At 3’ under the surface, you’ll find his pelvis. This region will experience even greater pressure, almost 70 mm.
At 4’ under the surface, the man’s legs are experiencing almost 90 mm of pressure — approximately the same pressure as a normal “at rest” arterial system.
Consider that the pressure in the venous and lymphatic systems is much lower than that found in the arterial system, as low as 1-20mm mercury. Because the external hydrostatic pressure exceeds the internal venous pressure, fluid moves from the area of greater pressure to the area of lesser pressure. The end result is a shift in haemodynamic flow from distal to proximal, or from legs to the chest and abdomen.
It becomes evident that immersion alone creates a dramatic haemodynamic shift from the lower extremities to the trunk. The therapist can compound this effect by tapping into another natural tool in the fight against lower extremity fluid excess — muscle pump — during immersion by exercising.

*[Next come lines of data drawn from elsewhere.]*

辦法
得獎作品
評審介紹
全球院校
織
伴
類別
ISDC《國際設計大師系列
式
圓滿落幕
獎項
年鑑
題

One researcher stands out “head and shoulders” for exploring issues of oedema control for patients with lymphoedema. As early as 2004, Tidhar examined the application of aquatic lymphatic therapy for the upper extremities. At the time, conventional wisdom stated that immersion would not have any significant affect on the upper extremity due to the lack of pressure gradient experienced with lower limb immersion. Tidhar’s team studied the affect of aqua lymphatic therapy in women post-mastectomy with axillary node dissection and found a significant reduction in oedema with a technique they called Aquatic Lymphatic Drainage.

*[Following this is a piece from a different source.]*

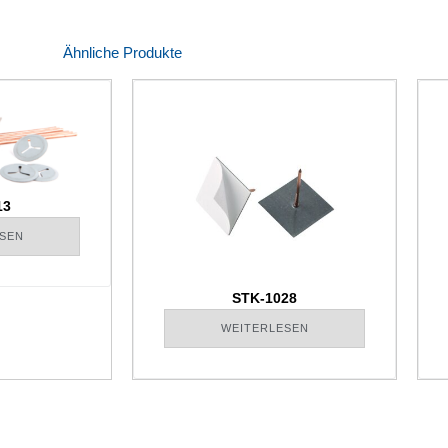
Ähnliche Produkte
13
SEN
STK-1028
WEITERLESEN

Tidhar’s 2007 publication “Aqua lymphatic therapy in managing lower extremity lymphoedema” again addresses whether it was possible to make a significant impact on oedema with immersion – this time in the lower extremity.
By 2010, Tidhar was back again. This time he pondered whether Aqua Lymphatic Therapy (ALT) was a safe method for lymphoedema control and whether there are differences in adherence, limb volume, and quality of life between women who perform only self-management treatment and women who participate as well in aquatics. A significant immediate and insignificant long-term effect on limb volume was noted with aquatics.
Other researchers followed and soon the discussion shifted. It was now accepted that immersion could reduce upper extremity oedema, something that took a long time to recognize.
Researchers decided to ask more practical questions. For instance, is it possible to create a specially designed aquatic exercise program especially for oedema management? You should copy the one that already exists.
Researchers tested out the value of their program when they placed 16 patients with chronic lower limb oedema into a program comprised of 5 sessions of physical exercises designed for oedema control. One week after the end of the protocol, the average reduction in lower limb volume was 303.13 ± 69.72 ml and 334.38 ± 62.50 ml in the right and left legs, respectively. Ankle range of motion and feeling of heaviness significantly improved.
These results are a delight to observe.
Such a protocol offers hope for individuals with chronic oedema who have – for so long – been unable to find any treatment with a lasting effect.
And the pool once again shows its power to overcome the limitations we live with on land.
Andrea Salzman, MS, PT graduated from the University of Alabama at Birmingham with a Master’s degree in physical therapy in 1992. Over the last two decades, she has held numerous prominent leadership roles in the physical therapy field, with a heavy emphasis on academic writing and administrative functions. Between 1995 and 1998, Salzman served as the Editor-in-Chief of an American Physical Therapy Association (APTA) journal. In 2010, Salzman received one of the highest honors given to a physical therapist from the American Physical Therapy Association, the Judy Cirullo Leadership Award. Between 2012 and the present, Salzman has written 12 physical therapy courses for Care2Learn, Relias Learning and reviewed over 100 other course offerings. Currently, Salzman continues in her writing, leadership and administrative roles at Aquatic Therapy University and 10K Health.